Afinal de contas ele concordou em tirar o relógio de uma posição para pôr outra, no quarto dele, dormiu duas horas, acordou à hora e partiu para Belo Horizonte.

Mas uma coisa que não tem propósito, mas…

Bem, e segundo os meus cânones isso é de um va… mon répas dechiré, mas logo na primeira saída. Tratei muito bem, etc., ainda estava pensando: “Um bezerrão desse e não sabe o que ele tem de fazer quando o relógio incomoda. Vai tirar um homem de 50 anos da cama para consultar.” Mas é de desmaiar! Faz com naturalidade e no fundo uma atitude filial.

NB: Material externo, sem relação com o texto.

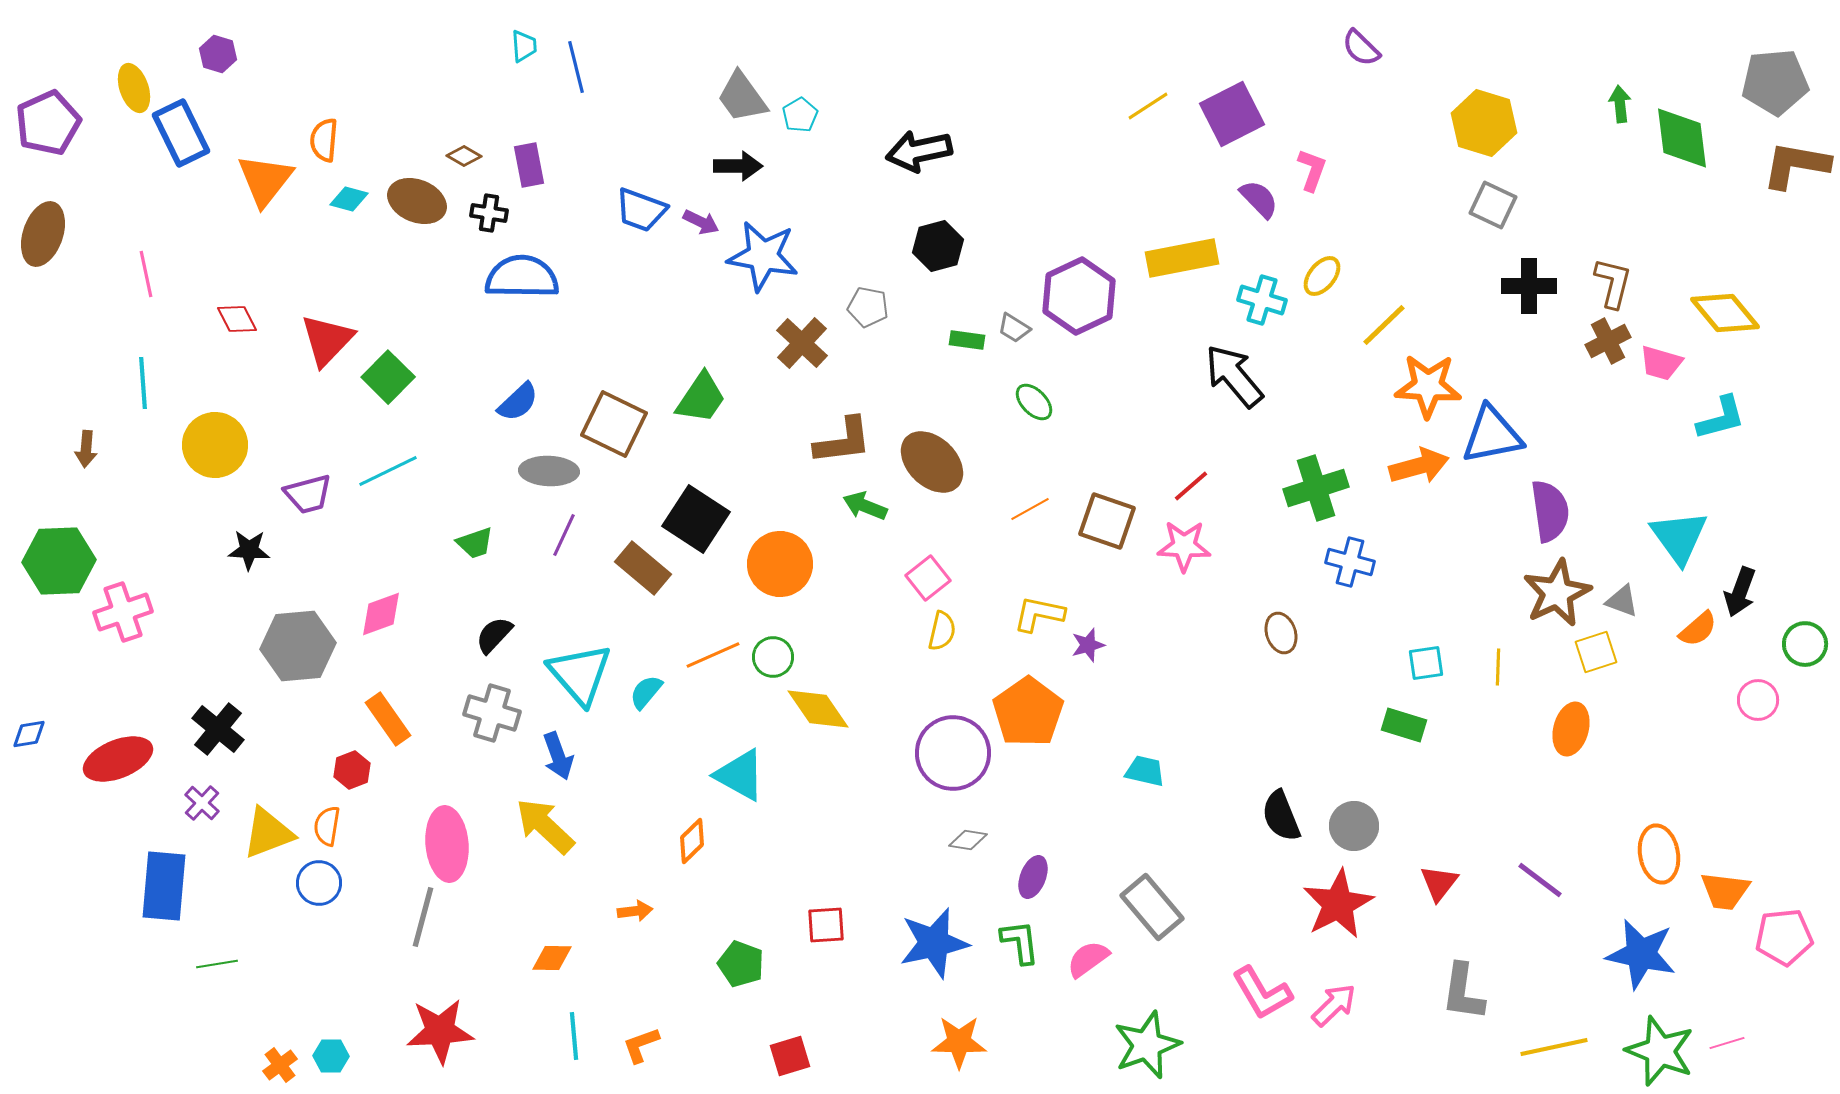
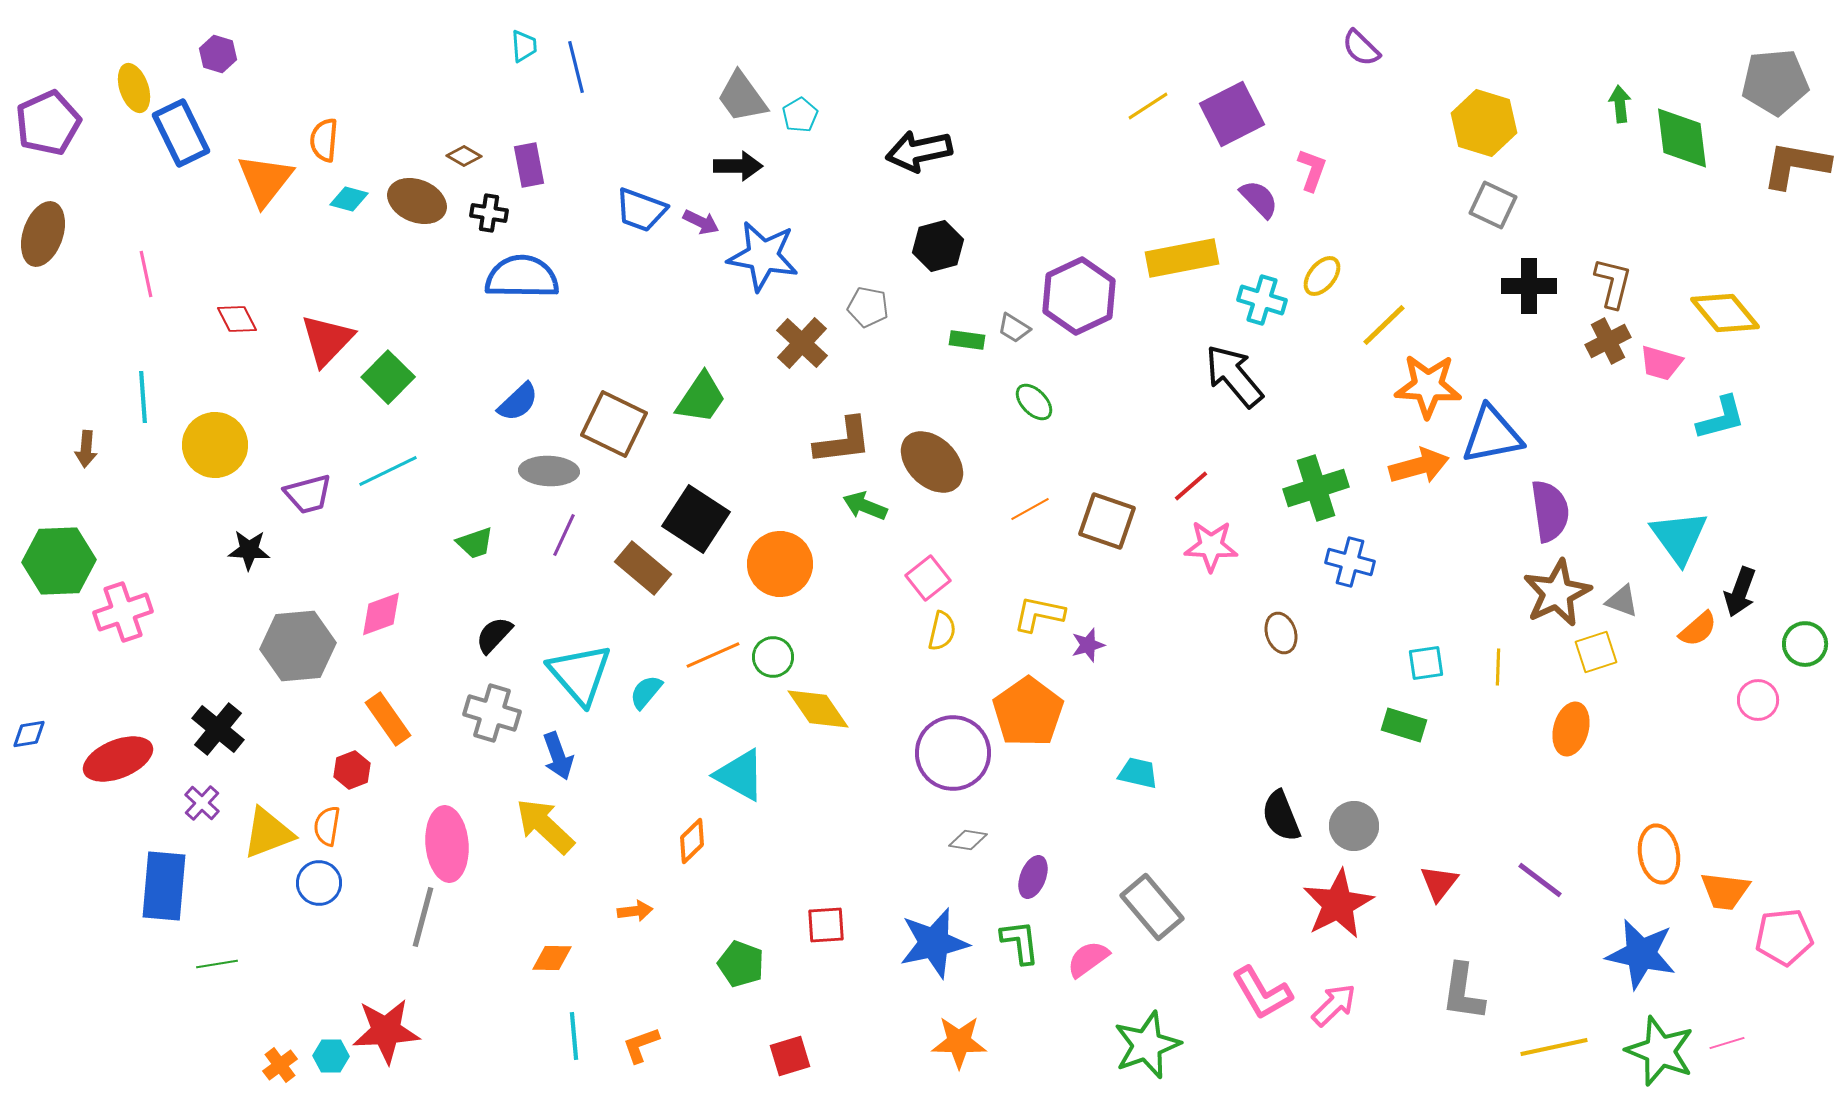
cyan line at (143, 383): moved 14 px down
pink star at (1184, 546): moved 27 px right
cyan trapezoid at (1145, 771): moved 7 px left, 2 px down
red star at (440, 1031): moved 54 px left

Bom, assim toneladas de coisas, mas toneladas de coisas. Isso tudo, se eu não tivesse aprendido com ela, teria dado não sei que desastres. Desastre de todo tamanho.

Meus caros, “vai alta a lua no solar” de Da. Lucilia, e vamos nos despedir portanto. Nós costumamos rezar a Oração da Restauração, não é?

(Sim.)

(Sr. Poli: Um super-tesouro o senhor nos deu hoje.)

Enfim, cada um vai até onde consegue.